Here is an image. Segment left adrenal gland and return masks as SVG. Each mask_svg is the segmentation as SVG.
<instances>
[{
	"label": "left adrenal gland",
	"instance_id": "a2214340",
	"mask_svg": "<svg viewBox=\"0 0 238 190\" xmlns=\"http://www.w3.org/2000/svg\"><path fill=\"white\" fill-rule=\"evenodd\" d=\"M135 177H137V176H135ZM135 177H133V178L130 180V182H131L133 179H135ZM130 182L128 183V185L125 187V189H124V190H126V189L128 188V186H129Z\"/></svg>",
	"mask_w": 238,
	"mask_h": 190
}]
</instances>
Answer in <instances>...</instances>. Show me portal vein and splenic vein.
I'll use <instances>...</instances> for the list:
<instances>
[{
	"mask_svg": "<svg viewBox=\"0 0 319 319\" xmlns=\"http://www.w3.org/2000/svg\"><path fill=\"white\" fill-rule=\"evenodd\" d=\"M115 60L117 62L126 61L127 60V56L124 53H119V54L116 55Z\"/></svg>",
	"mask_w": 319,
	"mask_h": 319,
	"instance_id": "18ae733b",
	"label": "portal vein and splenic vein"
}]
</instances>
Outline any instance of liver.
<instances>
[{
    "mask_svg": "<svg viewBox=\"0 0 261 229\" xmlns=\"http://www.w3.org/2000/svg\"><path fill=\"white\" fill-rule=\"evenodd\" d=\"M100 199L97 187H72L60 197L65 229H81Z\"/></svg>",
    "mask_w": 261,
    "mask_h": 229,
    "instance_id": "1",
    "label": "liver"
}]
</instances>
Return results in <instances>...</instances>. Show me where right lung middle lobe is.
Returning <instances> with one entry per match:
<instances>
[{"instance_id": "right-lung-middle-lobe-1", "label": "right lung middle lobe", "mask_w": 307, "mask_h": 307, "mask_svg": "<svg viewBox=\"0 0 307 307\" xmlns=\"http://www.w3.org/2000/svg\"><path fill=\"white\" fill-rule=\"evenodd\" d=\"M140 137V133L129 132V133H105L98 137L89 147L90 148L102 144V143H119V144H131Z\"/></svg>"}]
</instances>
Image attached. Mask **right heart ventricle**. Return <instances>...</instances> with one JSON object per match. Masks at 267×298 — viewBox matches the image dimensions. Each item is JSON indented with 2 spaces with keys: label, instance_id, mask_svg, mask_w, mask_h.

··········

▶ About this exercise
Using the listing above, please repeat every entry exactly.

▶ Answer to this exercise
Here is an image. Segment left adrenal gland and return masks as SVG. Each mask_svg is the segmentation as SVG.
<instances>
[{
	"label": "left adrenal gland",
	"instance_id": "a2214340",
	"mask_svg": "<svg viewBox=\"0 0 238 190\" xmlns=\"http://www.w3.org/2000/svg\"><path fill=\"white\" fill-rule=\"evenodd\" d=\"M135 177H137V176H135ZM135 177H133V178L130 180V182H131L133 179H135ZM130 182L128 183V185L125 187V189H124V190H126V189L128 188V186H129Z\"/></svg>",
	"mask_w": 238,
	"mask_h": 190
}]
</instances>
Answer in <instances>...</instances>. Show me portal vein and splenic vein.
I'll use <instances>...</instances> for the list:
<instances>
[{
	"mask_svg": "<svg viewBox=\"0 0 319 319\" xmlns=\"http://www.w3.org/2000/svg\"><path fill=\"white\" fill-rule=\"evenodd\" d=\"M115 60L117 62L126 61L127 60V56L124 53H119V54L116 55Z\"/></svg>",
	"mask_w": 319,
	"mask_h": 319,
	"instance_id": "18ae733b",
	"label": "portal vein and splenic vein"
}]
</instances>
Outline any instance of liver.
<instances>
[{
    "mask_svg": "<svg viewBox=\"0 0 261 229\" xmlns=\"http://www.w3.org/2000/svg\"><path fill=\"white\" fill-rule=\"evenodd\" d=\"M100 199L97 187H72L60 197L65 229H81Z\"/></svg>",
    "mask_w": 261,
    "mask_h": 229,
    "instance_id": "1",
    "label": "liver"
}]
</instances>
Return results in <instances>...</instances>. Show me where right lung middle lobe is.
Returning <instances> with one entry per match:
<instances>
[{"instance_id": "right-lung-middle-lobe-1", "label": "right lung middle lobe", "mask_w": 307, "mask_h": 307, "mask_svg": "<svg viewBox=\"0 0 307 307\" xmlns=\"http://www.w3.org/2000/svg\"><path fill=\"white\" fill-rule=\"evenodd\" d=\"M140 137V133L129 132V133H105L98 137L89 147L90 148L102 144V143H119V144H131Z\"/></svg>"}]
</instances>
Image attached. Mask **right heart ventricle**. Return <instances>...</instances> with one JSON object per match. Masks at 267×298 — viewBox matches the image dimensions. Each item is JSON indented with 2 spaces with keys: label, instance_id, mask_svg, mask_w, mask_h.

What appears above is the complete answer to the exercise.